Okay, so ‘quite as smoothly’ may have been an understatement. I don’t know if Phil too had thought a romantic weekend away was what had been in the cards, but give him major kudos for playing the hand dealt him well. At least when Dave was around. He was supportive, encouraging, and ready to help. He kept his own concerns to himself. And never resorted to saying, “Bitch, keep your hands off my boyfriend.” He was a champ. Except for when our conversations turned to sex. Then both of them got a bit squirmish. Not that either had anything to worry about. Yet.
Dave and my relationship has always been based on a mutual admiration and love for each other. We are different enough to keep things stirred up, but share many of the same core values. Living up to our commitments and promises is one of those. Monogamy, then, is part of our mutual belief system. I’ve yet to figure out just how Noom fits into that paradigm for me, other than to claim since gay marriage is now a reality and I’m not married I’m not cheating on Phil when I’m in Thailand with Noom. That I have Phil’s approval for those dalliances helps. Not that that means I now expect him to say, “What happens in Vegas, stays in Vegas” too. Dave is a different animal than Noom. And Dave is still married and won’t be adding dick to his diet until that little commitment has been handled. Nonetheless, there were three minds pondering that issue. And it was Sunday before Dave or I broached the big question of the weekend.
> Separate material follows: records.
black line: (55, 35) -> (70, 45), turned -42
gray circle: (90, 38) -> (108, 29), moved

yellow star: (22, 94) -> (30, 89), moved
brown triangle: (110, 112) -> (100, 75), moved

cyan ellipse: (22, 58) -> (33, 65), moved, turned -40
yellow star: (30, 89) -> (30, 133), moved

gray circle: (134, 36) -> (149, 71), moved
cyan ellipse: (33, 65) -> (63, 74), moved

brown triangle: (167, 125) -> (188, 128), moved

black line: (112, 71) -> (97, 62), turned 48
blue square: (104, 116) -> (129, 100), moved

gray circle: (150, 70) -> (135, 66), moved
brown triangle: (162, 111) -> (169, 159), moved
“So you and Phil seem happy together.”
“Yeah, we are. Or were, you bastard.”
“But he knows you and I aren’t . . .”
“Yeah, but aren’t isn’t his concern. Won’t is.”
“That’s up to you.”
“Oh, now that’s fair!”
“I’m not going to come between the two of you.”
“You already have.”
“No, there’s nothing to be sorry about. What is, is. But seriously, we do need to talk about this.”
“And . . .”
“I’m still married.”
“And when you are not?”
“You’re still with Phil.”
“And . . .”
“I told you years ago that if I ever decided to be with a guy, you’d be my first.”
“Bastard. Nice that you are already thinking about who’ll be your second.”
“That’s not funny.”
“Shit. Look. I am with Phil because I want to be with Phil. That doesn’t have anything to do with how I feel about you. But you can’t not get on with your life either.”
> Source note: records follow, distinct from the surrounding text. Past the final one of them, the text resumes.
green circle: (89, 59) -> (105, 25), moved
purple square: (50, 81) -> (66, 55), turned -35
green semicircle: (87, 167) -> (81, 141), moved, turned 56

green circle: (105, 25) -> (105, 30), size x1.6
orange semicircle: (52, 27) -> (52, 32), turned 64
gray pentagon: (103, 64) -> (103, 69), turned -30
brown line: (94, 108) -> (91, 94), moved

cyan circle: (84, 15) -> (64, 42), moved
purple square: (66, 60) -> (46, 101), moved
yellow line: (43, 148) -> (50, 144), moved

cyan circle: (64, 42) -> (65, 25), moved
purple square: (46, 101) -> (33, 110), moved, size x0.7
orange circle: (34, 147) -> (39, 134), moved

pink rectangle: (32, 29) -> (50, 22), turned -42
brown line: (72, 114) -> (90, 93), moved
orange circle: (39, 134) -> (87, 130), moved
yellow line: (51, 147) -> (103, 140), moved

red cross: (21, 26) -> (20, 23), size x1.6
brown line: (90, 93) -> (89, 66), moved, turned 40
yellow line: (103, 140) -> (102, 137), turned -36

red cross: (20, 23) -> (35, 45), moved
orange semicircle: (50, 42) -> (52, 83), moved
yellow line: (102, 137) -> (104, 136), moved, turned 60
“I don’t want to be with someone else.”
Honesty may be the best policy but it’s not the smartest move when it comes to relationships. Especially those that suddenly became a bit convoluted. And I speak from experience. ‘Cuz I replayed that conversation for Phil later that night. He was less than pleased. Not that he hadn’t seen that coming. He just assumed I was smart enough to lie. But we dealt with it. Or are dealing with it. But Dave’s divorce is like a sword hanging over our relationship’s head. And someone is eventually gonna end up emotionally bloodied. Whichever way it turns out, I suspect that someone is gonna be me.
For now we’ve all agreed that it’s more about Dave and his progress with coming out. That’s easier for all of us to focus on. Phil told Dave to call him, anytime, even if he just needed to talk. The two of us didn’t fare that well at that form of communication on the long ride home, although Phil, who’d spent a lot of his weekend at the tables and managed to walk away just over $3,000 to the good did manage to sneak in the slight dig, “Well, at least one of us got lucky this weekend.”
Phil and I are still together, and plan on staying together. But then that’s easier to say with Dave a good eight hours away and a good year away from being in a position to become a problem that can not be ignored. Part of me hopes he meets some guy before then and falls deeply in love. A bigger part of me hopes he decides he was right the first time around and really isn’t gay after all. Which is a bit strange considering the number of years I’ve been wishing he was gay and the number of years that doing Dave has been on my bucket list. I think, perhaps, it was Yoda too who said, “Be careful of what you wish for.” ‘Cuz I know right now I’m wishing I’d just stayed home for the weekend.